#### Extracted data ####

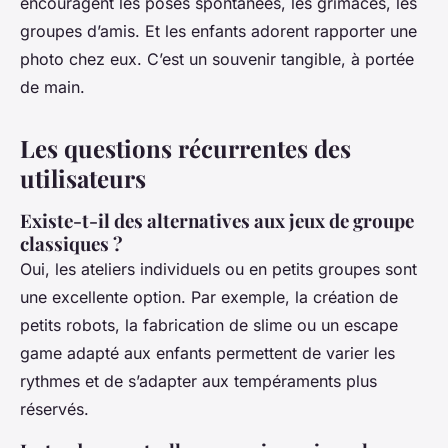
encouragent les poses spontanées, les grimaces, les
groupes d’amis. Et les enfants adorent rapporter une
photo chez eux. C’est un souvenir tangible, à portée
de main.
Les questions récurrentes des
utilisateurs
Existe-t-il des alternatives aux jeux de groupe
classiques ?
Oui, les ateliers individuels ou en petits groupes sont
une excellente option. Par exemple, la création de
petits robots, la fabrication de slime ou un escape
game adapté aux enfants permettent de varier les
rythmes et de s’adapter aux tempéraments plus
réservés.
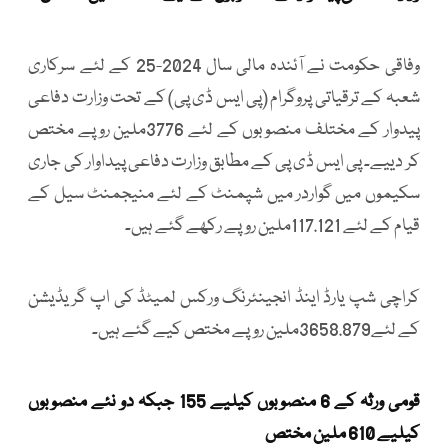
وفاقی حکومت نے آئندہ مالی سال 2024-25 کے لئے سرکاری
شعبہ کے ترقیاتی پروگرام (پی ایس ڈی پی) کے تحت وزارت دفاعی
پیدوار کے مختلف منصوبوں کے لئے 3776ملین روپے مختص
کر دییے۔ پی ایس ڈی پی کے مطابق وزارت دفاعی پیداوار کی جاری
سکیموں میں گواردر میں شپمنٹ کے لئے منیجمنٹ سیل کے
قیام کے لئے 117.121ملین روپے رکھے گئے ہیں۔
کراچی شپ یارڈ اینڈ انجینئرنگ ورکس لمیٹڈ کی اپ گریڈیشن
کے لئے3658.879ملین روپے مختص کیے گئے ہیں۔
قومی ورثہ کے 6 منصوبوں کیلیے 155 جبکہ دو نئے منصوبوں
کیلیے 610 ملین مختص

####

[What you should do]
Every line of the data above is to be set down exactly; the pictures are not.

[Answer to this problem]
encouragent les poses spontanées, les grimaces, les
groupes d’amis. Et les enfants adorent rapporter une
photo chez eux. C’est un souvenir tangible, à portée
de main.
Les questions récurrentes des
utilisateurs
Existe-t-il des alternatives aux jeux de groupe
classiques ?
Oui, les ateliers individuels ou en petits groupes sont
une excellente option. Par exemple, la création de
petits robots, la fabrication de slime ou un escape
game adapté aux enfants permettent de varier les
rythmes et de s’adapter aux tempéraments plus
réservés.
وفاقی حکومت نے آئندہ مالی سال 2024-25 کے لئے سرکاری
شعبہ کے ترقیاتی پروگرام (پی ایس ڈی پی) کے تحت وزارت دفاعی
پیدوار کے مختلف منصوبوں کے لئے 3776ملین روپے مختص
کر دییے۔ پی ایس ڈی پی کے مطابق وزارت دفاعی پیداوار کی جاری
سکیموں میں گواردر میں شپمنٹ کے لئے منیجمنٹ سیل کے
قیام کے لئے 117.121ملین روپے رکھے گئے ہیں۔
کراچی شپ یارڈ اینڈ انجینئرنگ ورکس لمیٹڈ کی اپ گریڈیشن
کے لئے3658.879ملین روپے مختص کیے گئے ہیں۔
قومی ورثہ کے 6 منصوبوں کیلیے 155 جبکہ دو نئے منصوبوں
کیلیے 610 ملین مختص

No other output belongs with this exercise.